YOR335W-A Antibody

What is YOR335W-A and what organism does it originate from?

YOR335W-A is a gene/protein found in Saccharomyces cerevisiae (baker's yeast), specifically in the reference strain ATCC 204508/S288c (UniProt ID: Q8TGL1). The commercial antibody targeting this protein (catalog code CSB-PA844750XA01SVG) is designed for research applications involving this specific yeast strain . YOR335W-A appears to be implicated in oxidative stress tolerance mechanisms, making it relevant for researchers investigating cellular stress responses in yeast models .

How does YOR335W-A contribute to cellular functions in yeast?

Based on research data, YOR335W-A is part of the complex genetic and molecular networks that govern oxidative stress tolerance in Saccharomyces cerevisiae. While specific mechanistic details are still being elucidated, the protein likely functions within cellular pathways that mitigate reactive oxygen species damage or facilitate adaptive responses to oxidative conditions . Understanding its role can provide insights into fundamental cellular defense mechanisms against oxidative damage, which has broader implications for aging research and stress biology.
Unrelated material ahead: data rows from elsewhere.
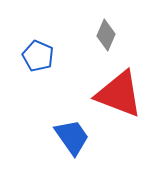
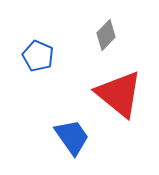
gray diamond: rotated 20 degrees clockwise
red triangle: rotated 18 degrees clockwise
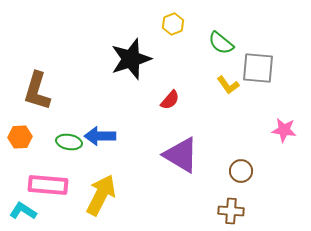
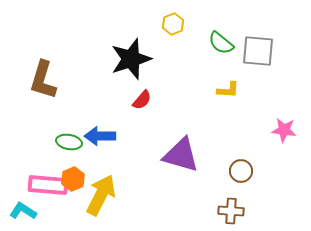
gray square: moved 17 px up
yellow L-shape: moved 5 px down; rotated 50 degrees counterclockwise
brown L-shape: moved 6 px right, 11 px up
red semicircle: moved 28 px left
orange hexagon: moved 53 px right, 42 px down; rotated 20 degrees counterclockwise
purple triangle: rotated 15 degrees counterclockwise
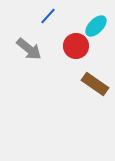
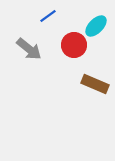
blue line: rotated 12 degrees clockwise
red circle: moved 2 px left, 1 px up
brown rectangle: rotated 12 degrees counterclockwise
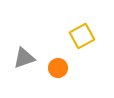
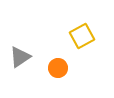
gray triangle: moved 4 px left, 1 px up; rotated 15 degrees counterclockwise
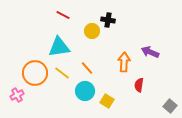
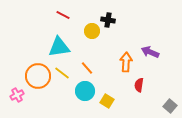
orange arrow: moved 2 px right
orange circle: moved 3 px right, 3 px down
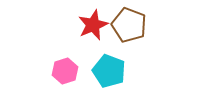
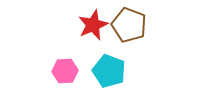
pink hexagon: rotated 15 degrees clockwise
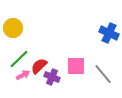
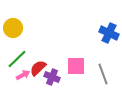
green line: moved 2 px left
red semicircle: moved 1 px left, 2 px down
gray line: rotated 20 degrees clockwise
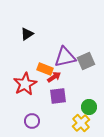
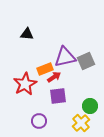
black triangle: rotated 40 degrees clockwise
orange rectangle: rotated 42 degrees counterclockwise
green circle: moved 1 px right, 1 px up
purple circle: moved 7 px right
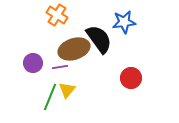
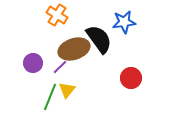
purple line: rotated 35 degrees counterclockwise
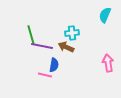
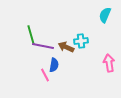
cyan cross: moved 9 px right, 8 px down
purple line: moved 1 px right
pink arrow: moved 1 px right
pink line: rotated 48 degrees clockwise
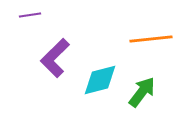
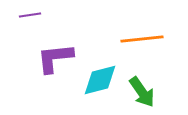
orange line: moved 9 px left
purple L-shape: rotated 39 degrees clockwise
green arrow: rotated 108 degrees clockwise
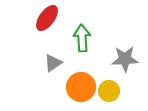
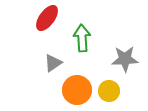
orange circle: moved 4 px left, 3 px down
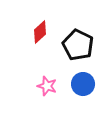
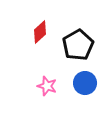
black pentagon: rotated 16 degrees clockwise
blue circle: moved 2 px right, 1 px up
What are the structural characteristics of YOR335W-A protein?

While specific structural information about YOR335W-A is limited in the available literature, researchers should consider general approaches to characterizing this protein, including bioinformatic analysis of its primary sequence for functional domains, prediction of secondary and tertiary structures, and experimental approaches like X-ray crystallography or cryo-EM. For antibody-based detection studies, it's important to identify which epitopes within the protein structure are recognized by the antibody to ensure proper experimental design and interpretation of results.

What are the recommended protocols for using YOR335W-A Antibody in Western blotting?

While specific protocols for YOR335W-A Antibody may vary by manufacturer, effective Western blot applications typically include:

• Sample preparation: Efficient yeast cell lysis using methods like glass bead disruption with protease inhibitors to prevent protein degradation.

• Gel electrophoresis and transfer: Select appropriate percentage gels based on the expected protein size and ensure complete transfer to PVDF or nitrocellulose membranes.

• Antibody incubation: Determine optimal dilutions through titration (typically 1:500 to 1:5000, or approximately 1-5 μg/mL) . Incubate with primary antibody overnight at 4°C followed by appropriate HRP-conjugated secondary antibody.

• Detection: Use enhanced chemiluminescence or fluorescent detection systems optimized for your experimental setup.

• Controls: Include positive controls (wild-type yeast extracts), negative controls (knockout strains if available), and loading controls (anti-actin antibody).

Based on similar approaches with other antibodies, Western blot detection typically employs 2 μg/mL of primary antibody followed by HRP-conjugated secondary antibody at appropriate dilutions .

What experimental controls are essential when using YOR335W-A Antibody?

Proper experimental controls are critical for ensuring reliable results with YOR335W-A Antibody:

• Positive controls:

  • Extracts from wild-type yeast known to express YOR335W-A

  • Recombinant YOR335W-A protein (if available)

• Negative controls:

  • YOR335W-A knockout strain extracts (gold standard)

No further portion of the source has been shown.